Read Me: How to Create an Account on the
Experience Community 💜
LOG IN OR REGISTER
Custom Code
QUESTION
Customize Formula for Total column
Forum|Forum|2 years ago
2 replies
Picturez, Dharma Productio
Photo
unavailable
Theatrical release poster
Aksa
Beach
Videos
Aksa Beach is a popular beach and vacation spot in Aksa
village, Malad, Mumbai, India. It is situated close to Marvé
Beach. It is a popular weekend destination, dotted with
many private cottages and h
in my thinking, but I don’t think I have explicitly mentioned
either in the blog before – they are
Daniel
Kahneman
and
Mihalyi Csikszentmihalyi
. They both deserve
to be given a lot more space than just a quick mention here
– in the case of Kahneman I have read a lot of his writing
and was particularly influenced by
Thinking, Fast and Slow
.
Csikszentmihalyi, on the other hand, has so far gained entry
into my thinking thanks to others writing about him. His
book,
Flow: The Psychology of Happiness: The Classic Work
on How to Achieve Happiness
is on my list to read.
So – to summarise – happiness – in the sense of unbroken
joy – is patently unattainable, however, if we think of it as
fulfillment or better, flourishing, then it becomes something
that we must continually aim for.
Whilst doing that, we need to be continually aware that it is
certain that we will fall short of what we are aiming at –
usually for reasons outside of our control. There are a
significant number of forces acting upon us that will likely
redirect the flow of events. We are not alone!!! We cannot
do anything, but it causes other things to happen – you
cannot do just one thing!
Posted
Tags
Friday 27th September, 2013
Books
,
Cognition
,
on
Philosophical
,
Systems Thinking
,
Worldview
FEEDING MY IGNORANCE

☆ ☆ ☆ ☆

**TASK TO COMPLETE:**
The data is to be reproduced in full, every line intact.

**RESULT OF THIS EXERCISE:**
Read Me: How to Create an Account on the
Experience Community 💜
LOG IN OR REGISTER
Custom Code
QUESTION
Customize Formula for Total column
Forum|Forum|2 years ago
2 replies
Picturez, Dharma Productio
Photo
unavailable
Theatrical release poster
Aksa
Beach
Videos
Aksa Beach is a popular beach and vacation spot in Aksa
village, Malad, Mumbai, India. It is situated close to Marvé
Beach. It is a popular weekend destination, dotted with
many private cottages and h
in my thinking, but I don’t think I have explicitly mentioned
either in the blog before – they are
Daniel
Kahneman
and
Mihalyi Csikszentmihalyi
. They both deserve
to be given a lot more space than just a quick mention here
– in the case of Kahneman I have read a lot of his writing
and was particularly influenced by
Thinking, Fast and Slow
.
Csikszentmihalyi, on the other hand, has so far gained entry
into my thinking thanks to others writing about him. His
book,
Flow: The Psychology of Happiness: The Classic Work
on How to Achieve Happiness
is on my list to read.
So – to summarise – happiness – in the sense of unbroken
joy – is patently unattainable, however, if we think of it as
fulfillment or better, flourishing, then it becomes something
that we must continually aim for.
Whilst doing that, we need to be continually aware that it is
certain that we will fall short of what we are aiming at –
usually for reasons outside of our control. There are a
significant number of forces acting upon us that will likely
redirect the flow of events. We are not alone!!! We cannot
do anything, but it causes other things to happen – you
cannot do just one thing!
Posted
Tags
Friday 27th September, 2013
Books
,
Cognition
,
on
Philosophical
,
Systems Thinking
,
Worldview
FEEDING MY IGNORANCE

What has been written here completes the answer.